A bit of calculus and handwaving shows that for small variations that are also approximatable as Gaussian, and $X$ and $Y$ independent, $f(X, Y)$ can be approximately described as having mean $f(x, y)$, and $(\delta f)^2 = (\delta x)^2 (\frac{\partial f}{\partial x})^2 + (\delta y)^2 (\frac{\partial f}{\partial y})^2$.

We can do the same thing for $a(m, r) = m /r$, where $a$ is the calculated age, $m$ is the mass, and $r$ is the rate.

$$ \begin{align*} (\delta a)^2 &= (\delta m)^2 / r^2 + (\delta r)^2 m^2 / r^4 \\ a^2 &= m^2 / r^2 \\ (\delta a)^2/a^2 &= (\delta m)^2/m^2 + (\delta r)^2 / r^2 \\ (\delta a)/a &= \sqrt{(\delta m)^2/m^2 + (\delta r)^2 / r^2} \\ \end{align*} $$

This matches the formula you have. You just have to convert between absolute errors and relative errors to be able to use it.

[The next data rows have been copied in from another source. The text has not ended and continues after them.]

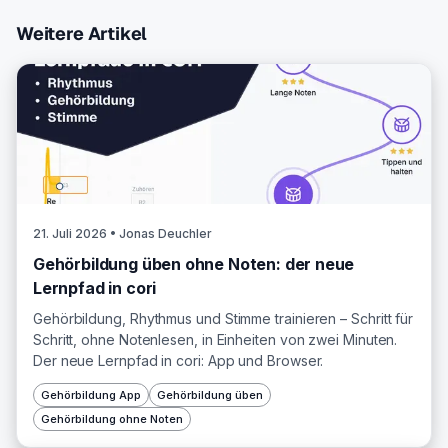
Weitere Artikel
21. Juli 2026
• Jonas Deuchler
Gehörbildung üben ohne Noten: der neue
Lernpfad in cori
Gehörbildung, Rhythmus und Stimme trainieren – Schritt für
Schritt, ohne Notenlesen, in Einheiten von zwei Minuten.
Der neue Lernpfad in cori: App und Browser.
Gehörbildung App
Gehörbildung üben
Gehörbildung ohne Noten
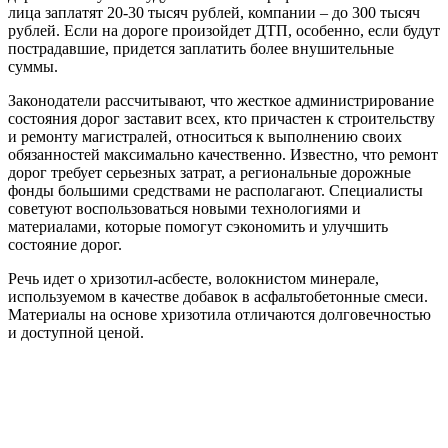
лица заплатят 20-30 тысяч рублей, компании – до 300 тысяч
рублей. Если на дороге произойдет ДТП, особенно, если будут
пострадавшие, придется заплатить более внушительные
суммы.
Законодатели рассчитывают, что жесткое администрирование
состояния дорог заставит всех, кто причастен к строительству
и ремонту магистралей, относиться к выполнению своих
обязанностей максимально качественно. Известно, что ремонт
дорог требует серьезных затрат, а региональные дорожные
фонды большими средствами не располагают. Специалисты
советуют воспользоваться новыми технологиями и
материалами, которые помогут сэкономить и улучшить
состояние дорог.
Речь идет о хризотил-асбесте, волокнистом минерале,
используемом в качестве добавок в асфальтобетонные смеси.
Материалы на основе хризотила отличаются долговечностью
и доступной ценой.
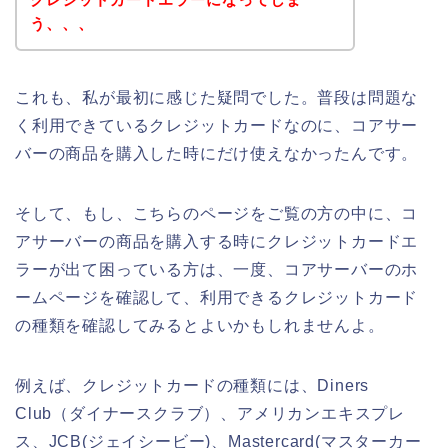
う、、、
これも、私が最初に感じた疑問でした。普段は問題な
く利用できているクレジットカードなのに、コアサー
バーの商品を購入した時にだけ使えなかったんです。
そして、もし、こちらのページをご覧の方の中に、コ
アサーバーの商品を購入する時にクレジットカードエ
ラーが出て困っている方は、一度、コアサーバーのホ
ームページを確認して、利用できるクレジットカード
の種類を確認してみるとよいかもしれませんよ。
例えば、クレジットカードの種類には、Diners
Club（ダイナースクラブ）、アメリカンエキスプレ
ス、JCB(ジェイシービー)、Mastercard(マスターカー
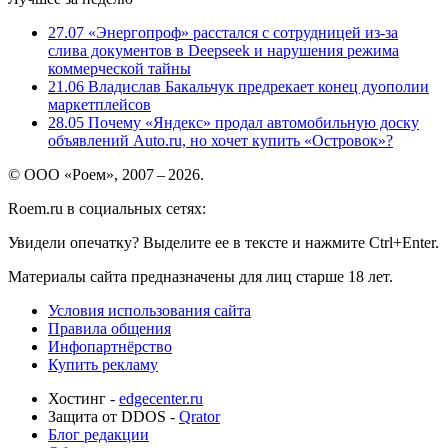
27.07
«Энергопроф» расстался с сотрудницей из-за
слива документов в Deepseek и нарушения режима
коммерческой тайны
21.06
Владислав Бакальчук предрекает конец дуополии
маркетплейсов
28.05
Почему «Яндекс» продал автомобильную доску
объявлений Auto.ru, но хочет купить «Островок»?
© ООО «Роем», 2007 – 2026.
Roem.ru в социальных сетях:
Увидели опечатку? Выделите ее в тексте и нажмите Ctrl+Enter.
Материалы сайта предназначены для лиц старше 18 лет.
Условия использования сайта
Правила общения
Инфопартнёрство
Купить рекламу
Хостинг -
edgecenter.ru
Защита от DDOS -
Qrator
Блог редакции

*EDIT*ed to add (incorporating comments): To convert the sedimentation rate to relative error, just use $(\delta r)/r = 10\% = 0.1$. You need to find the $\delta m$ = standard error for the mean. It's not clear whether you have $\delta m_i$ for each individual sediment core measurements. If you do, you want to find $m$ with a weighted mean and calculating the standard error is a bit tricky, but the prescription given above for general $f$ expands fine to three arguments. If it's not, the standard mean can be used and the variance in the sample can be used to calculate the standard error of the mean. The relative error is of course just $(\delta m)/m$.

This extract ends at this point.